Dünya Kaçar mı Gözüme * Işıl Soğukpınar

29 Ocak 2014, 19:01Bu makale 133 kez okundu
Işıl SoğukpınarYaşasaydı, 29 Ocak 1981 günü ölmeseydi, 91 yaşında olacaktı. Yalnızlığını paylaşır mıydı, bütün renkler aynı hızla kirlenirken birinciliği yine beyaza mı verirdi, bir gün bir mektup aldığında içinden yine kendi mi çıkardı bilinmez. Bilinmez ama söz ustalığında hünerleriyle yine bizi sersemletirdi kesin.
Her okuyuşumda, beğenim artan şairlerden biri Özdemir Asaf. Duygu düşünce yoğunluğuyla birlikte alay ve taşlamaları hayranlık uyandırır. Yaşasaydı Lavinya şiirini besteleyen Feridun Düzağaç'tan başka pek çok şaire ilham oluştururdu elbet.
“Bir kelimeye
Bin anlam yüklediğim zaman
Sana sesleneceğim.”
Aynı dönemin ustaları; Nâzım'ı, Ahmet Muhip'i, Cahit Sıtkı'sı, Rıfat ılgaz'ı, Orhan Veli'si, Melih Cevdet'i kendinden söz ettirirken Nâzım'dan yirmi iki, Oktay Rıfat'tan on iki, Fazıl Hüsnü ile Orhan Veli'den dokuz yıl sonra dünyaya gelen bir şairin talihini ve talihsizliğini düşünebiliyor musunuz?
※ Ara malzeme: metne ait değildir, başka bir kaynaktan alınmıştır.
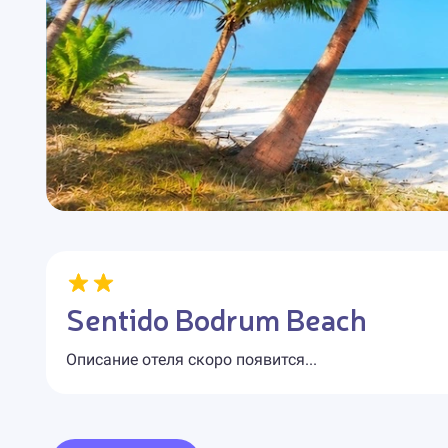
Sentido Bodrum Beach
Описание отеля скоро появится...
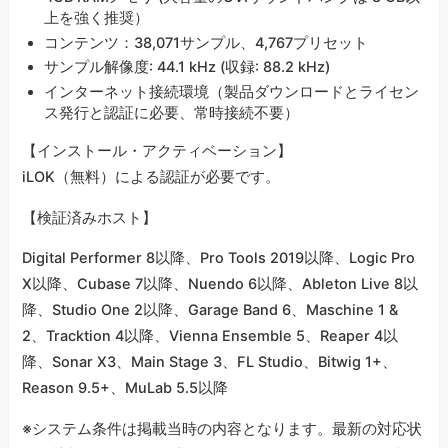
上を強く推奨）
コンテンツ：38,071サンプル、4,767プリセット
サンプル解像度: 44.1 kHz (収録: 88.2 kHz)
インターネット接続環境（製品ダウンロードとライセン
ス発行と認証に必要、常時接続不要）
【インストール・アクティベーション】
iLOK（無料）による認証が必要です。
【検証済みホスト】
Digital Performer 8以降、Pro Tools 2019以降、Logic Pro
X以降、Cubase 7以降、Nuendo 6以降、Ableton Live 8以
降、Studio One 2以降、Garage Band 6、Maschine 1 &
2、Tracktion 4以降、Vienna Ensemble 5、Reaper 4以
降、Sonar X3、Main Stage 3、FL Studio、Bitwig 1+、
Reason 9.5+、MuLab 5.5以降
※システム条件は掲載当時の内容となります。最新の対応状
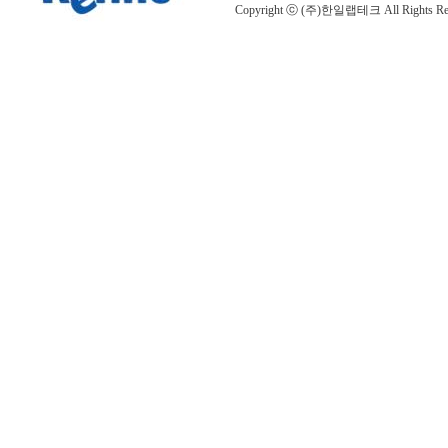
Copyright ⓒ (주)한일랩테크 All Rights Rese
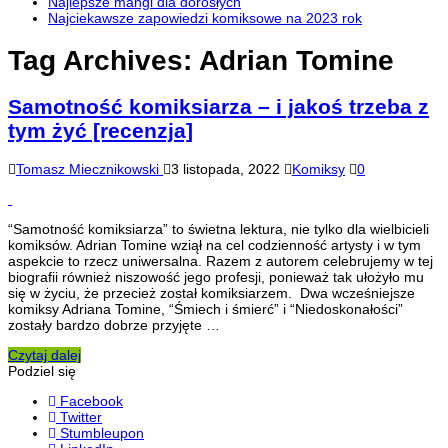
Najlepsze mangi dla dorosłych
Najciekawsze zapowiedzi komiksowe na 2023 rok
Tag Archives:
Adrian Tomine
Samotność komiksiarza – i jakoś trzeba z
tym żyć [recenzja]
Tomasz Miecznikowski
3 listopada, 2022
Komiksy
0
“Samotność komiksiarza” to świetna lektura, nie tylko dla wielbicieli
komiksów. Adrian Tomine wziął na cel codzienność artysty i w tym
aspekcie to rzecz uniwersalna. Razem z autorem celebrujemy w tej
biografii również niszowość jego profesji, ponieważ tak ułożyło mu
się w życiu, że przecież został komiksiarzem. Dwa wcześniejsze
komiksy Adriana Tomine, “Śmiech i śmierć” i “Niedoskonałości”
zostały bardzo dobrze przyjęte …
Czytaj dalej
Podziel się
Facebook
Twitter
Stumbleupon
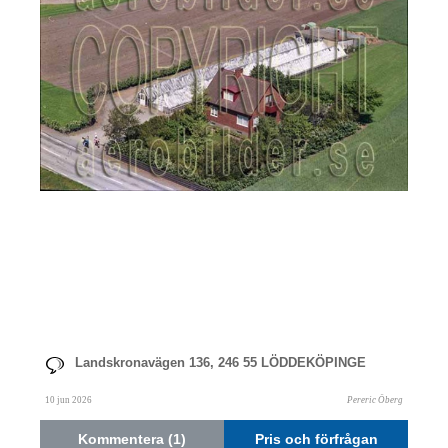
Landskronavägen 136, 246 55 LÖDDEKÖPINGE
10 jun 2026
Pereric Öberg
Kommentera (1)
Pris och förfrågan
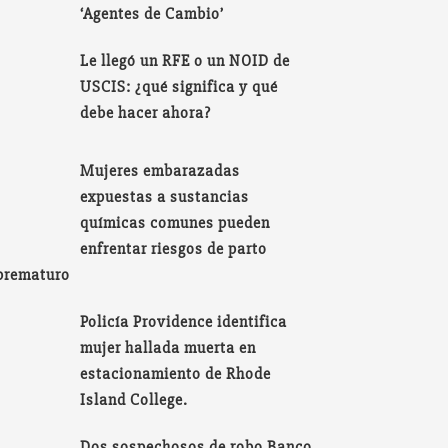
‘Agentes de Cambio’
Le llegó un RFE o un NOID de
USCIS: ¿qué significa y qué
debe hacer ahora?
Mujeres embarazadas
expuestas a sustancias
químicas comunes pueden
enfrentar riesgos de parto
prematuro
Policía Providence identifica
mujer hallada muerta en
estacionamiento de Rhode
Island College.
Dos sospechosos de robo Banco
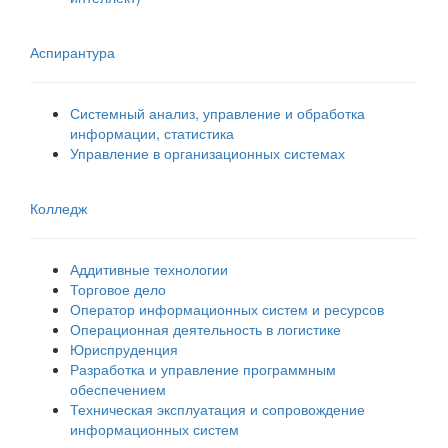
Аспирантура
Системный анализ, управление и обработка
информации, статистика
Управление в организационных системах
Колледж
Аддитивные технологии
Торговое дело
Оператор информационных систем и ресурсов
Операционная деятельность в логистике
Юриспруденция
Разработка и управление программным
обеспечением
Техническая эксплуатация и сопровождение
информационных систем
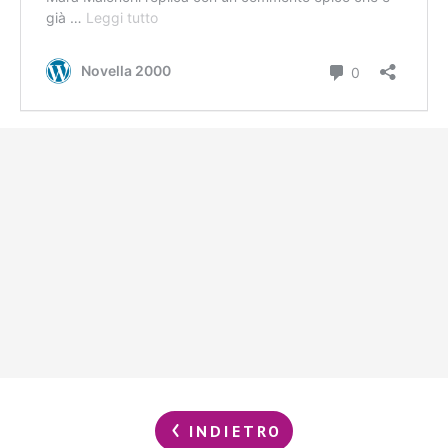
INDIETRO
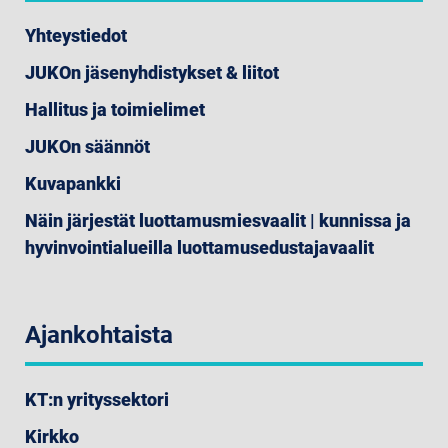
Yhteystiedot
JUKOn jäsenyhdistykset & liitot
Hallitus ja toimielimet
JUKOn säännöt
Kuvapankki
Näin järjestät luottamusmiesvaalit | kunnissa ja
hyvinvointialueilla luottamusedustajavaalit
Ajankohtaista
KT:n yrityssektori
Kirkko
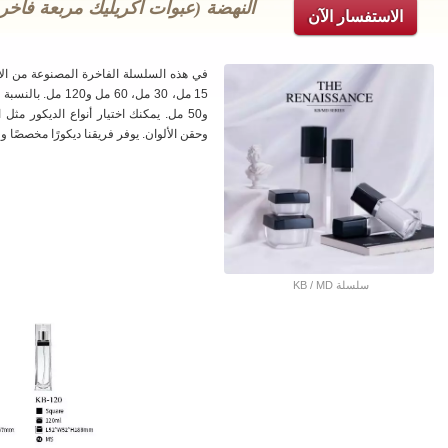
النهضة (عبوات أكريليك مربعة فاخر
الاستفسار الآن
في هذه السلسلة الفاخرة المصنوعة من الأ
و50 مل. يمكنك اختيار أنواع الديكور م
وحقن الألوان. يوفر فريقنا ديكورًا مخصصًا و
سلسلة KB / MD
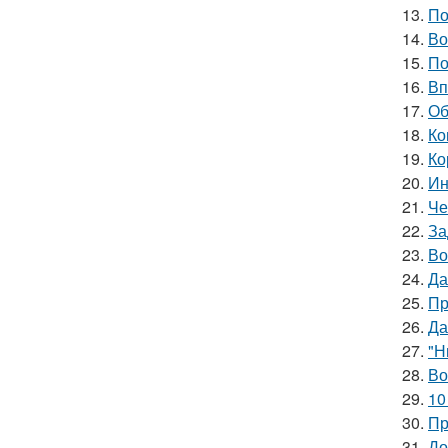
13.
По
14.
Во
15.
По
16.
Вп
17.
Об
18.
Ко
19.
Ко
20.
Ин
21.
Че
22.
За
23.
Во
24.
Да
25.
Пр
26.
Да
27.
"Н
28.
Во
29.
10
30.
Пр
31.
До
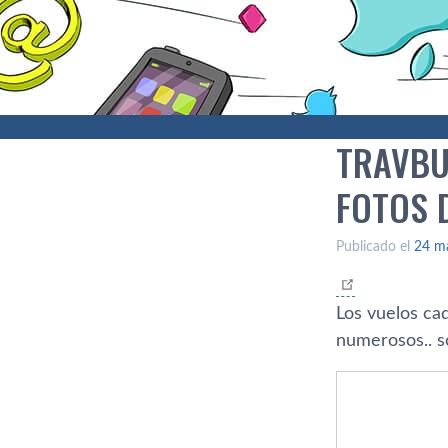
TRAVBU
FOTOS D
Publicado el
24 m
Los vuelos ca
numerosos.. so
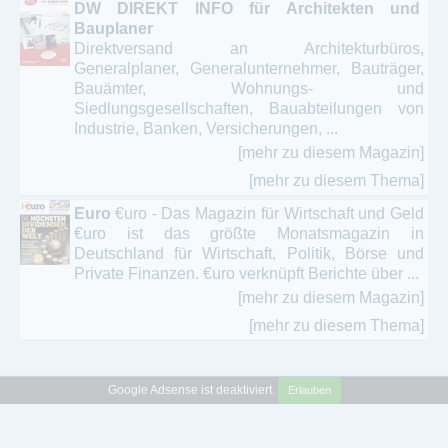
DW DIREKT INFO für Architekten und
Bauplaner
Direktversand an Architekturbüros,
Generalplaner, Generalunternehmer, Bauträger,
Bauämter, Wohnungs- und
Siedlungsgesellschaften, Bauabteilungen von
Industrie, Banken, Versicherungen, ...
[mehr zu diesem Magazin]
[mehr zu diesem Thema]
Euro
€uro - Das Magazin für Wirtschaft und Geld
€uro ist das größte Monatsmagazin in
Deutschland für Wirtschaft, Politik, Börse und
Private Finanzen. €uro verknüpft Berichte über ...
[mehr zu diesem Magazin]
[mehr zu diesem Thema]
Google Adsense ist deaktiviert.
Erlauben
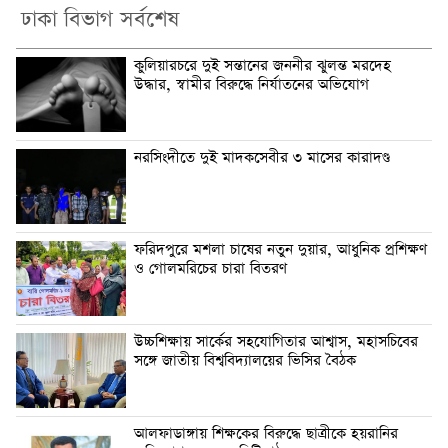
ঢাকা বিভাগ সর্বশেষ
কুলিয়ারচরে দুই সন্তানের জননীর ঝুলন্ত মরদেহ
উদ্ধার, স্বামীর বিরুদ্ধে নির্যাতনের অভিযোগ
নরসিংদীতে দুই মাদকসেবীর ৩ মাসের কারাদণ্ড
ফরিদপুরে মশলা চাষের নতুন দুয়ার, আধুনিক প্রশিক্ষণ
ও গোলমরিচের চারা বিতরণ
উচ্চশিক্ষায় সার্কের সহযোগিতার আশ্বাস, মহাসচিবের
সঙ্গে জাতীয় বিশ্ববিদ্যালয়ের ভিসির বৈঠক
আলফাডাঙ্গায় শিক্ষকের বিরুদ্ধে ছাত্রীকে হয়রানির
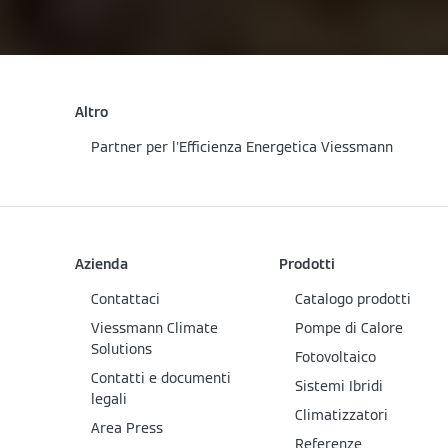
Altro
Partner per l'Efficienza Energetica Viessmann
Azienda
Prodotti
Contattaci
Catalogo prodotti
Viessmann Climate
Pompe di Calore
Solutions
Fotovoltaico
Contatti e documenti
Sistemi Ibridi
legali
Climatizzatori
Area Press
Referenze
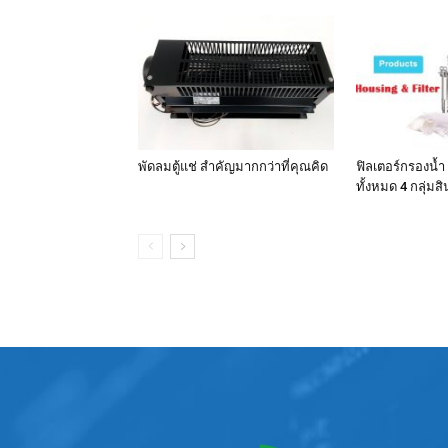
พัดลมตู้แช่ สำคัญมากกว่าที่คุณคิด
ฟิลเตอร์กรองน้ำ
ทั้งหมด 4 กลุ่มส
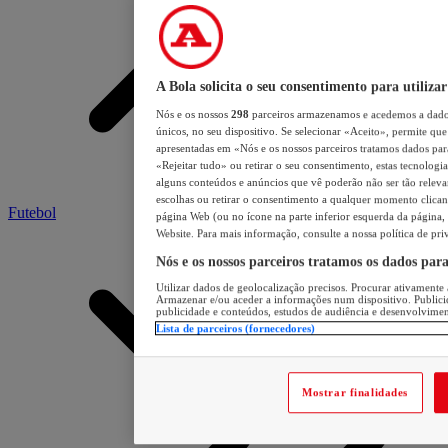
Mostrar finalidades
Futebol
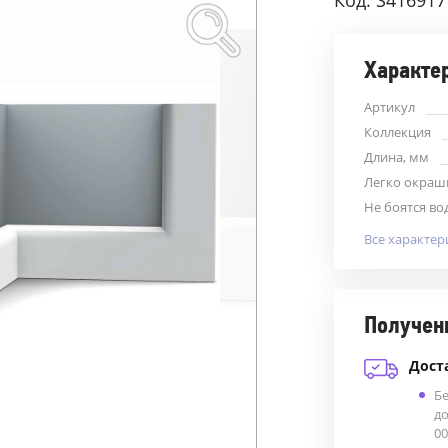
Код: S416917
Характе
Артикул
Коллекция
Длина, мм
Легко окраш
Не боятся во
Все характер
Получен
Дост
Б
до
00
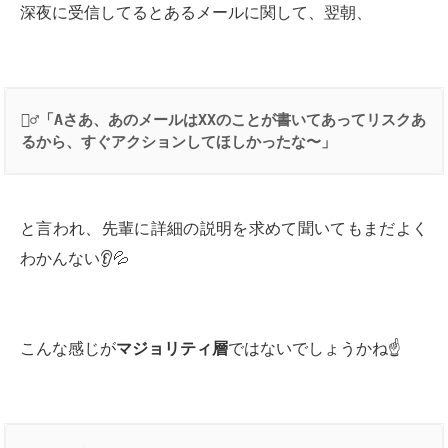
深夜に受信してるとあるメールに関して、翌朝、
👱‍♂️
「
A
さあ、あのメールは
XX
のことが書いてあってリスクあ
るから、すぐアクションしてほしかったな〜」
と言われ、先輩に詳細の説明を求めて聞いてもまだよく
わかんない👂💦
こんな感じが
マジョリティ層
ではないでしょうかね☝️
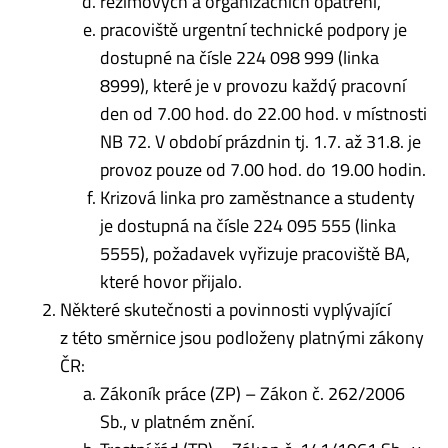
režimových a organizačních opatření,
pracoviště urgentní technické podpory je
dostupné na čísle 224 098 999 (linka
8999), které je v provozu každý pracovní
den od 7.00 hod. do 22.00 hod. v místnosti
NB 72. V období prázdnin tj. 1.7. až 31.8. je
provoz pouze od 7.00 hod. do 19.00 hodin.
Krizová linka pro zaměstnance a studenty
je dostupná na čísle 224 095 555 (linka
5555), požadavek vyřizuje pracoviště BA,
které hovor přijalo.
Některé skutečnosti a povinnosti vyplývající
z této směrnice jsou podloženy platnými zákony
ČR:
Zákoník práce (ZP) – Zákon č. 262/2006
Sb., v platném znění.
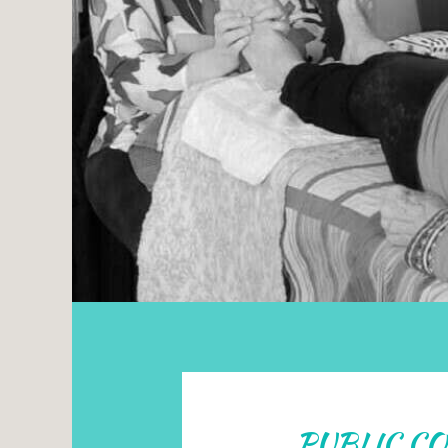
PUBLIC C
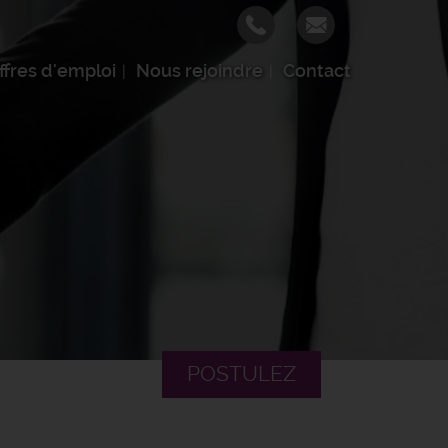
ffres d'emploi
Nous rejoindre
Contact
POSTULEZ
Çoğu zaman keyiflidir dizelerinde, keyiflendirir okurlarını da, o da bıyık altından gülen ustadır.
“Kelimeler dilimin ucundadır
Kalamaz .”
Kızı Seda Arun'un anlattığı anı etkileyicidir.
“Bir ilkokul. Okulun ilk günü. Birinci sınıf. Öğretmenleriyle ilk kez karşılaşan çocukların kulaklarında; 'Şiir bilenler parmak kaldırsın' sözü çınlar. Parmak kaldıran öğrencilerin sayısı, iki elin parmaklarını geçmez. Öğretmenleri sırayla hepsini çağırır. Tahtaya kalkan çocuk, başı ile sınıfı selamladıktan sonra şiirini okur, hazır ol vaziyetinde. Biri Atatürk ile ilgili şiir okur, biri 23 Nisan, öteki 19 Mayıs, bir diğeri 29 Ekim, kimileri de annem, okulum, öğretmenim. Her şiir okuyan büyük alkış alır. Sıra kendisine gelen Seda da tahtaya koşar, büyük bir sevinçle. Beyaz kurdeleler ile örülmüş saçları dalgalanır bu sırada. Rugan ayakkabılarını bitiştirdiğinde çıkan sesle içi gıcırdar, ama heyecanı daha ağır basmaktadır. Bir şair olan babasının, arkadaşlarının evlerini ziyaretleri sırasında, çok sık okuduğu bir şiiri ezberlemiştir Seda. Babasından büyük ve önemli şair yoktur elbette ki onun için. Rugan ayakkabıların iç gıcıklayan sesi sınıf içerisinde yankılanmasa da okulda yankılanır:
“Ölebilirim genç yaşımda,
en güzel şiirlerimi söylemeden götürebilirim.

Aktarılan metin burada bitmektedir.